Statin-induced gene regulation was also influenced by chromosomal sex. Compared to mice fed a chow diet, statin treatment altered expression of 605 genes in XY mice and 612 genes in XX mice, but only 39 (~ 6%) of the dysregulated genes were shared between the two sex chromosome complement types (Fig. 6F). In mice with XY sex chromosomes, statin treatment upregulated 162 genes and down-regulated 442 genes. In mice with XX sex chromosomes, statin treatment upregulated 391 genes and down-regulated 221 genes (Fig. 6G,H). For XY mice, statin upregulated genes were enriched for cholesterol biosynthesis pathways, while XX mice had no significant pathway enrichment for the statin-induced DEG (Fig. 6I,J).

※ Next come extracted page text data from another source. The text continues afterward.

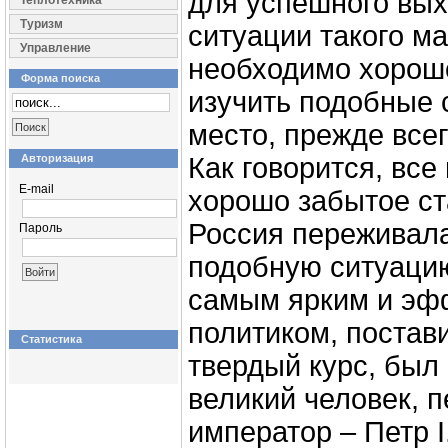
для успешного вых
Теплотехника
Туризм
ситуации такого м
Управление
необходимо хорошо
Форма поиска
изучить подобные
место, прежде всег
Авторизация
Как говорится, все
E-mail
хорошо забытое ст
Россия переживала
Пароль
подобную ситуацию
самым ярким и эф
политиком, постав
Статистика
твердый курс, был 
великий человек, 
император – Петр I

Statin treatment induces cholesterol biosynthesis gene expression only in mice with XY sex chromosomes or testes

Statin drugs bind to the rate-limiting enzyme in cholesterol biosynthesis (HMG CoA reductase) to inhibit its activity. The complex feedback mechanisms that control HMGCoA reductase levels can lead to enhanced transcription of the corresponding gene, as well as other genes within the pathway, in response to statin [27, 28]. The subsequent upregulation of HMG CoA reductase protein levels may reduce the effectiveness of statin drugs. Our data above suggested that statin-induced compensatory upregulation of cholesterol synthetic gene expression is driven by testes and XY chromosome complement. We investigated further by assessing the effect of gonadal and chromosomal sex on expression of genes in the cholesterol biosynthetic pathway in response to statin. Statin upregulated 18 of 25 cholesterol biosynthetic genes in the liver of XY mice, with little or no increase in XX liver (Fig. 7A). The increased expression in XY mice was most pronounced in XY mice with testes, suggesting an additional impact from gonadal sex.

Fig. 7

Cholesterol biosynthesis pathway gene expression is upregulated in XY mice in response to statin. A Heatmap displays relative hepatic expression levels of genes altered by sex within the cholesterol biosynthesis pathway as fold-change of statin treated compared to chow diet for each of the Four Core genotypes (N = 3 per genotype and diet). * indicates gonadal sex effect and † indicates chromosomal sex effect. * or †P < 0.05 by two-way ANOVA. B–E Real-time PCR quantification of representative genes from A illustrates the effects of gonadal and/or chromosomal sex on statin-induced alterations in gene expression in the cholesterol biosynthesis pathway. Two-way ANOVA with * denoting gonadal sex effect and # denoting effect due to statin treatment. * or #P < 0.05 and ** or ##P < 0.01. N = 4–6. In two-way ANOVA analyses, two groups of mice were combined such that the number of mice in each group used for statistical analysis is 7–12

We confirmed the sex chromosome differences in statin regulation of representative cholesterol synthetic genes by real-time PCR. Mice with XY sex chromosomes upregulated Hmgcs, Hmgcr, Mvk, and Sqle with statin treatment compared to chow diet controls, while mice with XX sex chromosomes did not (Fig. 7B–E). Hmgcr expression also showed a significant gonad effect with higher expression in mice with ovaries compared to testes, irrespective of sex chromosome type and statin treatment (Fig. 7C). Our results reveal that sex differences in statin-regulated gene expression depend on the individual gene, and specific genes may be influenced by gonadal sex, chromosomal sex, or a combination of the two.